NO• and PGE2 production
The evaluation of the anti-inflammatory activity was performed in a manner similar to that described for cell viability. In brief, RAW 264.7 cells (2×105 cells/mL) were allowed to grow to confluence at 37°C. The adherent cells were treated for 30 min with various concentrations of fractions from Cryptostegia grandiflora leaves, 1400 W or Rofecoxib, and stimulated with LPS (1 μg/mL). Control cells were cultured under the same conditions but were not exposed to the effect of LPS. Twenty four hours later, culture supernatants were collected and stored at −20°C until use.
NO• release was determined spectrophotometrically by the accumulation of nitrite (NO2−), using the Griess reaction[35]. Briefly, 100 μL of cell culture medium was mixed with 100 μL of Griess reagent (1:1 mixture of 0.1% N-(1-naphthyl) ethylenediamine dihydrochloride and 1% sulfanilamide in 5% H3PO4), and incubated at room temperature for 5 min. The OD550 of the samples was measured using a microplate reader (Multiscan EX Thermo®) and compared with a standard curve prepared with NaNO2 (1–200 μM). Levels of PGE2 were determined using commercially available competitive ELISA kits (R&D Systems, Minneapolis, MN) according to the manufacturer’s instructions.

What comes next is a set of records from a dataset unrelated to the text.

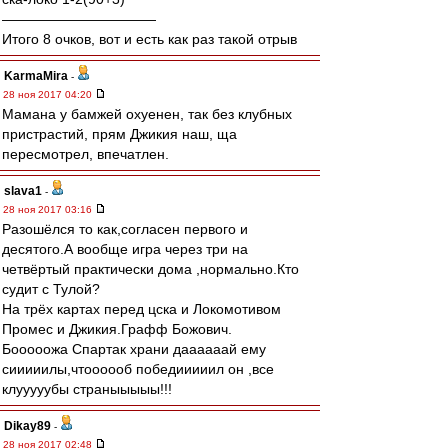
———————————
Итого 8 очков, вот и есть как раз такой отрыв
KarmaMira
-
28 ноя 2017 04:20
Мамана у бамжей охуенен, так без клубных
пристрастий, прям Джикия наш, ща
пересмотрел, впечатлен.
slava1
-
28 ноя 2017 03:16
Разошёлся то как,согласен первого и
десятого.А вообще игра через три на
четвёртый практически дома ,нормально.Кто
судит c Тулой?
На трёх картах перед цска и Локомотивом
Промес и Джикия.Графф Божович.
Бооооожа Спартак храни даааааай ему
сииииилы,чтоооооб победииииил он ,все
клууууубы страныыыыы!!!
Dikay89
-
28 ноя 2017 02:48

Final results were expressed as pg/mL of supernatant.
NO radical scavenging effect
NO-scavenging effect of fractions of Cryptostegia grandiflora leaves was determined by the method of[36] with some modfications. Sodium nitroprusside (SNP) in aqueous solution spontaneously generates NO• which interacts with oxygen to produce NO2− ions that can be estimated using Griess reagent. Scavengers of NO• compete with oxygen, leading to reduced production of NO2−[37]. Briefly, SNP (5 mM) in PBS, pH 7.4, was mixed with test compounds and incubated at 25°C for 120 min. After this period, samples were incubated with an equal volume of Griess reagent for 5 min. The OD550 was measured using a microplate reader (Multiscan EX Thermo®) and compared with standard solutions of NaNO2 (1–200 μM).

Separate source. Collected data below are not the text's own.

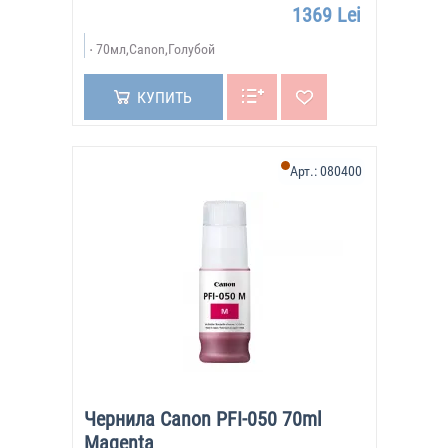
1369 Lei
70мл,Canon,Голубой
КУПИТЬ
Арт.:
080400
Чернила Canon PFI-050 70ml
Magenta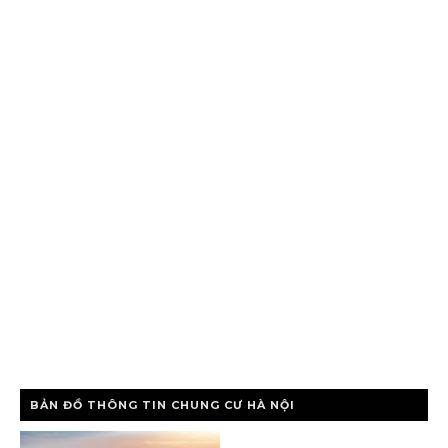
BẢN ĐỒ THÔNG TIN CHUNG CƯ HÀ NỘI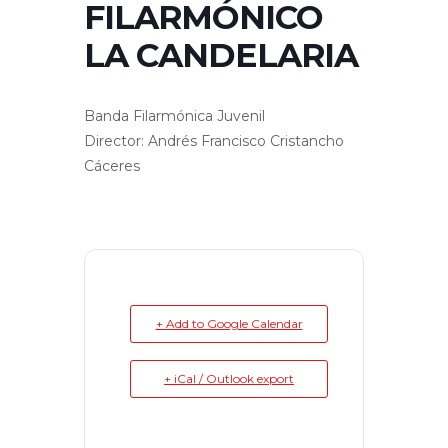
FILARMÓNICO
LA CANDELARIA
Banda Filarmónica Juvenil
Director: Andrés Francisco Cristancho
Cáceres
+ Add to Google Calendar
+ iCal / Outlook export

DPPH radical scavenging activity
DPPH-scavenging effect was determined using the method described by[38], with some modifications. In brief, 75 μL of fractions from Cryptostegia grandiflora and ascorbic acid, at various concentrations, were plated into 96-well plates, mixed with 150 μL of DPPH (100 μg/mL; in methanol), and incubated at room temperature (25 ± 3°C). Vehicles were used as negative controls. After 30 min, the disappearance of DPPH radical absorption was determined at OD550 using a microplate reader (Multiscan EX Thermo®).
ABTS radical scavenging activity
ABTS-scavenging effect was determined using the method described by[39], whit modifications. Briefly, 10 μL of various concentrations of fractions from Cryptostegia grandiflora or ascorbic acid, used as positive controls, were mixed with 190 μL of ABTS (3.5 mM; in ethanol) and K2S2O8 (1.25 mM). The mixture was incubated at room temperature for 5 min. After this time, the disappearance of ABTS radical absorption was determined at OD405 using a microplate reader (Multiscan EX Thermo®).
Statistical analysis
Results from three independent assays were expressed as mean ± standard error of the mean (S.E.M) and analyzed using one-way analysis of variance (ANOVA), followed by Dunnett’s or Tukey’s post hoc test, to determine the differences between groups. Values of p < 0.05 were considered significant. LC50 and IC50 values were calculated using non-linear regression analysis and expressed as the mean and its 95% confidence interval.